Companies attempting to successfully implement data governance programs are faced with the fact that individual data stewards work within different business silos or system groups. Often, their efforts are not as coordinated as they could be, and sometimes they dont even know whom the other data stewards are that they should be communicating with. In two previous articles, Agile Data Governance: The Key to Solving Enterprise Data Quality Problems, and Seven Steps to Agile Data Governance, we discussed processes for streamlining data governance. This article is about how organizations that are implementing data governance programs can use new Web 2.0 and other collaboration tools to significantly move the productivity dial by improving communications across geographic, project, business, organizational, system, language and time zone boundaries.
Data steward teams already utilize various technologies to help them identify data patterns, anomalies and other data quality issues. In addition to data tools, data stewards also need tools to help them coordinate efforts, communicate more effectively and achieve better results. These Web 2.0 and collaboration tools, which tend to be readily available, easy to implement and simple to use, make the data stewards job easier while contributing substantive data quality improvements. Theyre also no big secret. Many IT professionals are already utilizing technologies such as wikis, tags, blogs and mashups to communicate and collaborate. They just arent using them in a coordinated way to address data governance issues, which can be easily changed.
When used strategically, Web 2.0 and other collaboration technologies easily and cost-effectively streamline the data governance process.
Wikis
Wikis are open, Web-based forums that help participants communicate and collaborate more effectively. Wikis are the perfect place for companies to document information about data governance projects as well as other cross-functional or cross-organizational projects. Data governance teams can easily leverage wikis to streamline communications across the enterprise. A data governance wiki is an ideal place for data stewards to have an open online dialogue that can be captured in a collaborative fashion.
A data governance wiki is the best forum for reviewing and refining data policies as well as documenting the evolution of these policies throughout a project. Often, policies become static and dont have the impact they should have because, once finalized, they become documents that are simply filed away somewhere and rarely used. Policies that are managed in wikis can be actively used, reviewed and refreshed by critical members of the data governance team. Wikis can also be the repository for documenting data quality problems and tying those problems to the policies governing the data (see tagging below).
In addition, wikis can be invaluable for managing the evolution and dissemination of a companys business rules as well as documenting decision-making rights for specific data. They provide a central location where data stewards and other IT people from around the company can view rules and evaluate whether they are upholding them. Wikis can also be used to define roles and responsibilities and members of decision-making groups, such as the data governance board or an implementation team. Information about board or team members can be posted with links to photos and information about members that is stored in the corporate directory. Meeting minutes, project plans and timelines can also be included here.
Tagging
Also known as folksonomies and social classification, collaborative tagging is a great way for people to create their own annotations and descriptors about a given subject. Popular examples of sites that use tags include Digg, De.licio.us, Diigo and Ma.gnolia. These sites all enable users to create their own taxonomy of terms and tag content (and bookmarks) with these terms, which can then be used to find other content that share the same tags.

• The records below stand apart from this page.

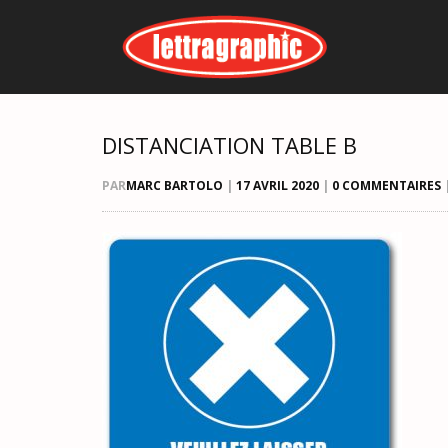
DISTANCIATION TABLE B
PAR
MARC BARTOLO
|
17 AVRIL 2020
|
0 COMMENTAIRES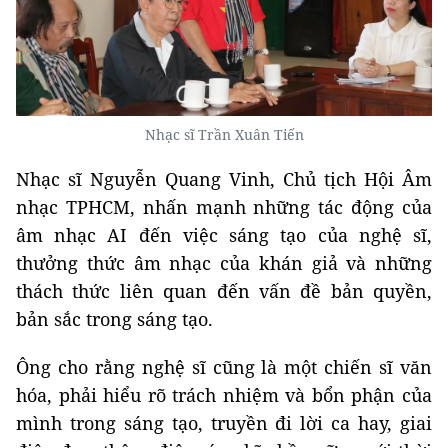
Nhạc sĩ Trần Xuân Tiến
Nhạc sĩ Nguyễn Quang Vinh, Chủ tịch Hội Âm
nhạc TPHCM, nhấn mạnh những tác động của
âm nhạc AI đến việc sáng tạo của nghệ sĩ,
thưởng thức âm nhạc của khán giả và những
thách thức liên quan đến vấn đề bản quyền,
bản sắc trong sáng tạo.
Ông cho rằng nghệ sĩ cũng là một chiến sĩ văn
hóa, phải hiểu rõ trách nhiệm và bổn phận của
mình trong sáng tạo, truyền đi lời ca hay, giai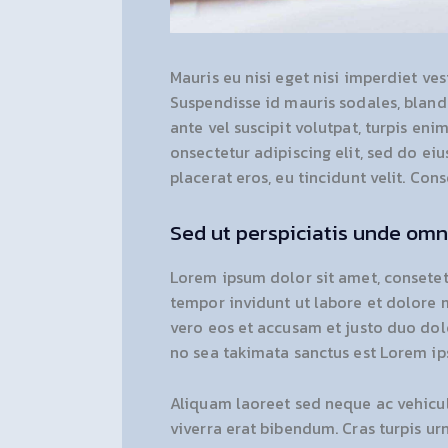
Mauris eu nisi eget nisi imperdiet ves
Suspendisse id mauris sodales, blandit
ante vel suscipit volutpat, turpis eni
onsectetur adipiscing elit, sed do ei
placerat eros, eu tincidunt velit. Cons
Sed ut perspiciatis unde omni
Lorem ipsum dolor sit amet, consetet
tempor invidunt ut labore et dolore 
vero eos et accusam et justo duo dolo
no sea takimata sanctus est Lorem ip
Aliquam laoreet sed neque ac vehicul
viverra erat bibendum. Cras turpis urn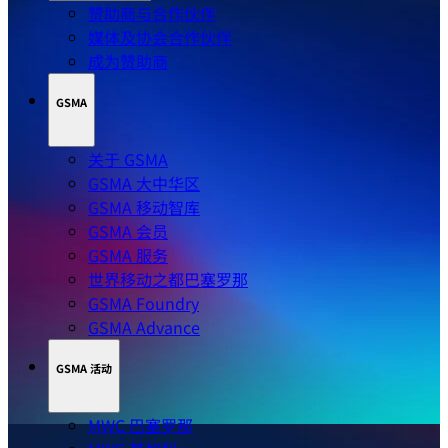
赞助商与合作伙伴
媒体及协会合作伙伴
成为赞助商
GSMA
关于 GSMA
GSMA 大中华区
GSMA 移动智库
GSMA 会员
GSMA 服务
世界移动之都巴塞罗那
GSMA Foundry
GSMA Advance
GSMA 活动
MWC 巴塞罗那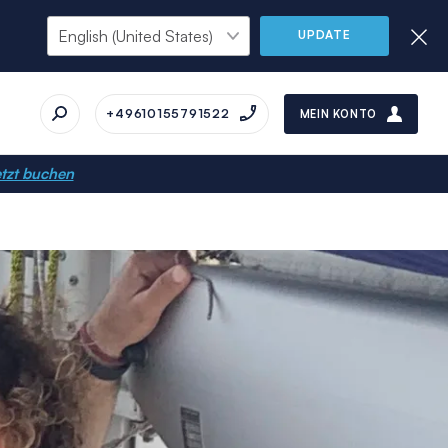
UPDATE
+49610155791522
MEIN KONTO
tzt buchen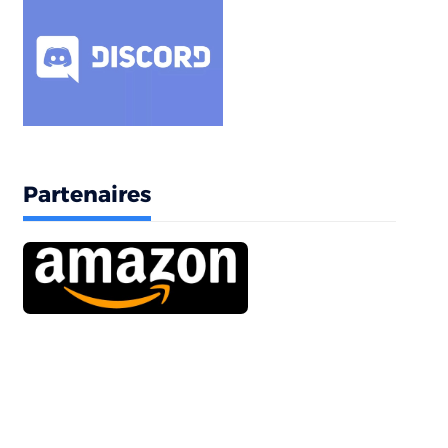
Partenaires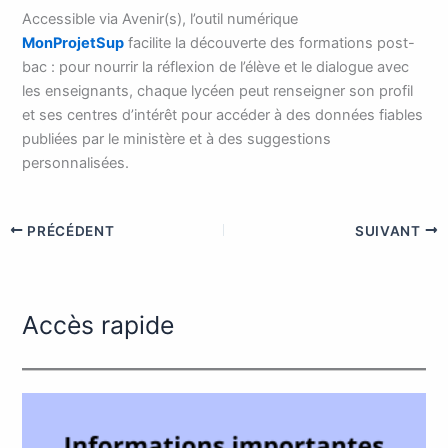
Accessible via Avenir(s), l’outil numérique
MonProjetSup
facilite la découverte des formations post-
bac : pour nourrir la réflexion de l’élève et le dialogue avec
les enseignants, chaque lycéen peut renseigner son profil
et ses centres d’intérêt pour accéder à des données fiables
publiées par le ministère et à des suggestions
personnalisées.
PRÉCÉDENT
SUIVANT
Accès rapide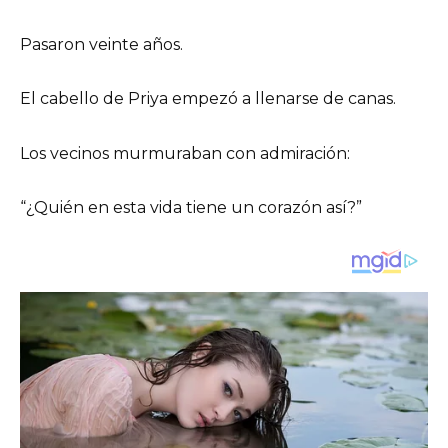
Pasaron veinte años.
El cabello de Priya empezó a llenarse de canas.
Los vecinos murmuraban con admiración:
“¿Quién en esta vida tiene un corazón así?”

Tagging creates a semantically rich environment where people can define problems from the bottom up using their own words instead of relying on a top-down, set list of predefined terms. This allows the nuances of a data problem to be defined by creating many different tags for a problem. Because tagging is a user-driven approach to organizing content, one data steward might tag a data quality problem as a message fault, another may see it as a data quality issue and another may identify it as a data validation problem. If someone is attempting to fix a problem and they perform an analysis on the systems involved, they could discover causal correlations through tag analysis. For example, they might discover that every time a data validation error is tagged, there is also a tag issued for a message fault and for data quality. This discovery could result in a dialogue between the three analysts that would help to better resolve the issue.